Joint Program Intellectual Property definition

Joint Program Intellectual Property means Joint Program Patent Rights and Joint Program Know-How.
Joint Program Intellectual Property means Program Intellectual Property that is owned jointly by the parties pursuant to Section 2.2(b).
Joint Program Intellectual Property means, individually and collectively, all Intellectual Property Rights that are conceived, created, discovered, developed, generated, made or reduced to practice or tangible medium of expression pursuant to the Program, and during the Tail Period, solely by one or more employees or consultants of CryoCor or jointly by one or more employees or consultants of BSC or BSS and one or more employees or consultants of CryoCor, in each case which relate to both the BSC Console and the Cryo Console (or any component, enhancement or modification thereof).

Examples of Joint Program Intellectual Property in a sentence

  • If termination is made by either party pursuant to Section 13.2(a), then the restrictions set forth in Section 2.1(d)(i) shall not apply to the terminating party once the cure period expires in accordance with Sections 13.2(a) and 14, and the terminating party may use any Joint Program Intellectual Property or Joint Patent Rights for any purposes based on its interest therein.

  • Title to the Xxxxx Intellectual Property, Xxxxx Patent Rights, Xxxxx’x interest in Joint Program Intellectual Property or Joint Patent Rights and any other intellectual property or Patent Rights of Xxxxx shall at all times remain vested in Xxxxx.

  • Subject to the terms of this Agreement, solely to perform Development and Manufacture on Licensed Products hereunder, Takeda hereby grants to Xxxxx, and Xxxxx hereby accepts a co-exclusive (with Takeda), royalty-free license, without the right to sublicense, to use (i) the Takeda Intellectual Property, (ii) the Takeda Patent Rights and (iii) Takeda’s interests in Joint Program Intellectual Property and Joint Patent Rights.

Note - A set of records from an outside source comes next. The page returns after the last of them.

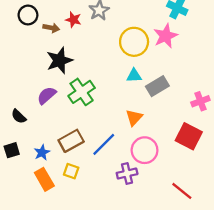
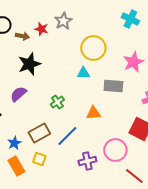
pink star: (165, 36) -> (133, 62), moved
cyan triangle: (134, 76) -> (83, 73), moved
gray rectangle: (157, 86) -> (113, 86), turned 36
green cross: (82, 92) -> (57, 102), moved, size x0.6
orange triangle: (134, 118) -> (93, 113), turned 42
pink circle: (145, 150) -> (115, 150), moved

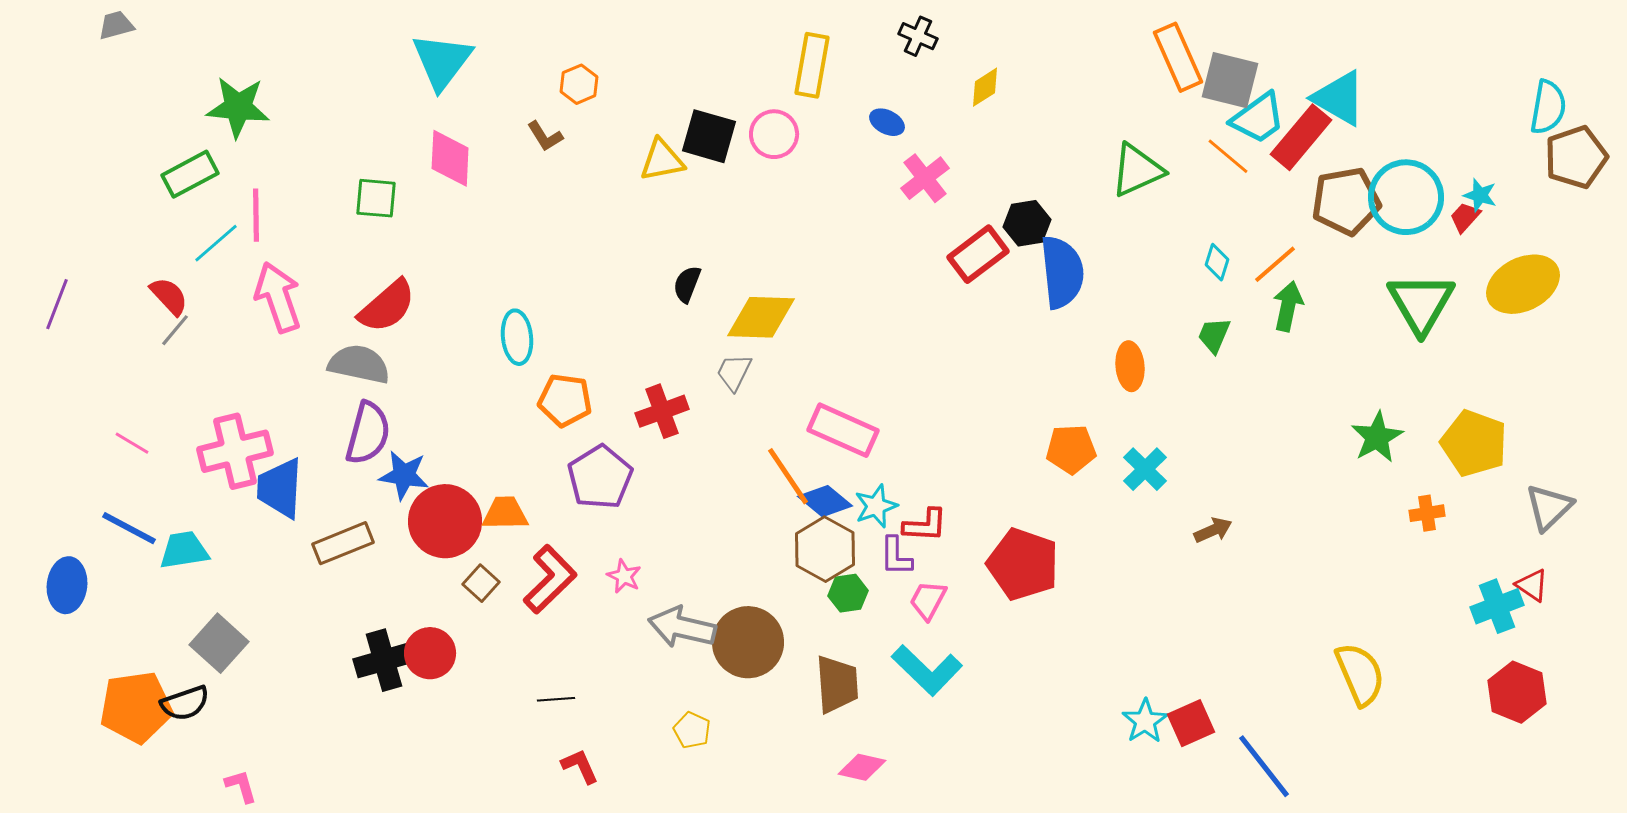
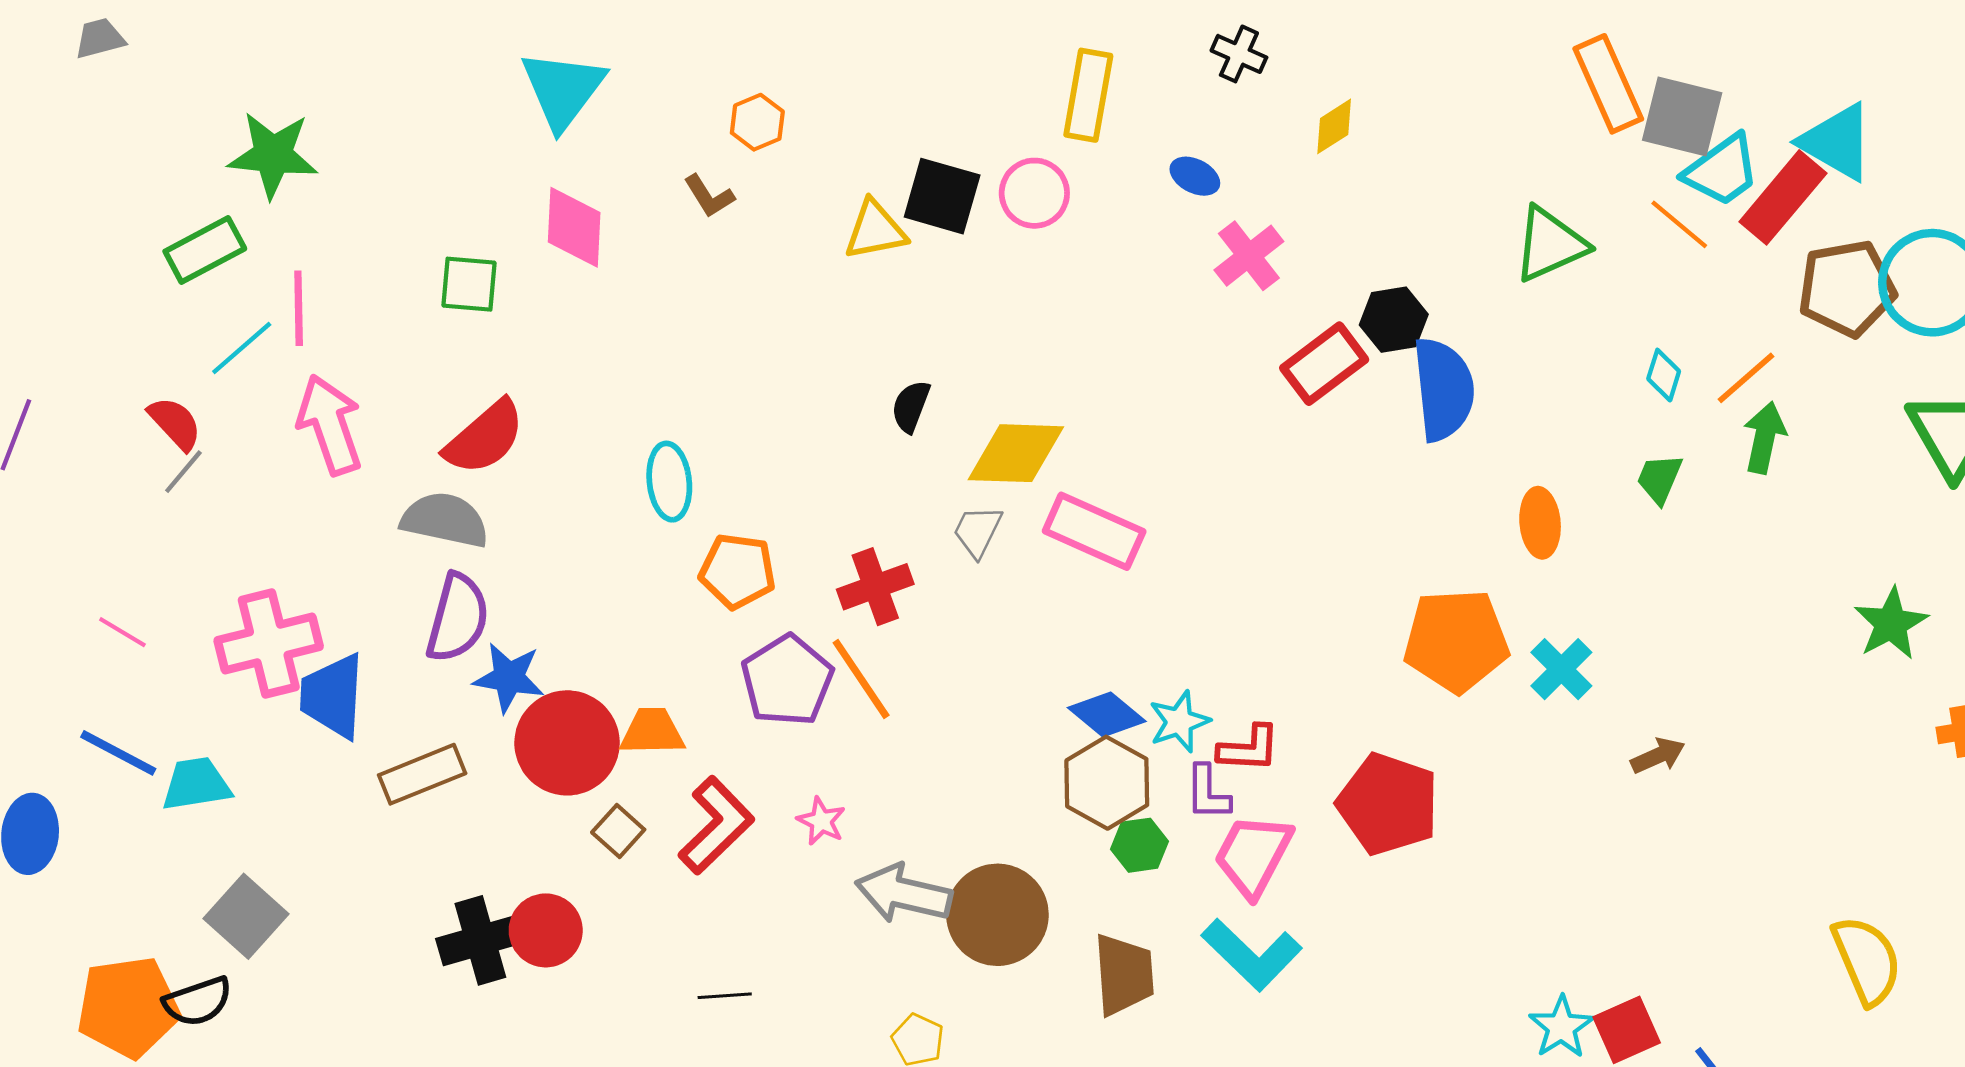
pink rectangle: (843, 430) -> (1094, 531), moved
orange pentagon: (1071, 449) -> (1456, 641), size x1.5
orange line: (788, 476) -> (861, 679), moved
pink trapezoid: (928, 600) -> (1253, 855), size x1.5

  • Notwithstanding the provisions of this Section 9.1(a), neither party shall file any Patent Right relating to Program Intellectual Property without prior written mutual confirmation of inventorship and ownership in accordance with the immediate previous sentence nor any Joint Patent Right relating to Joint Program Intellectual Property without the other party’s prior written consent (which shall not be unreasonably withheld, delayed or conditioned).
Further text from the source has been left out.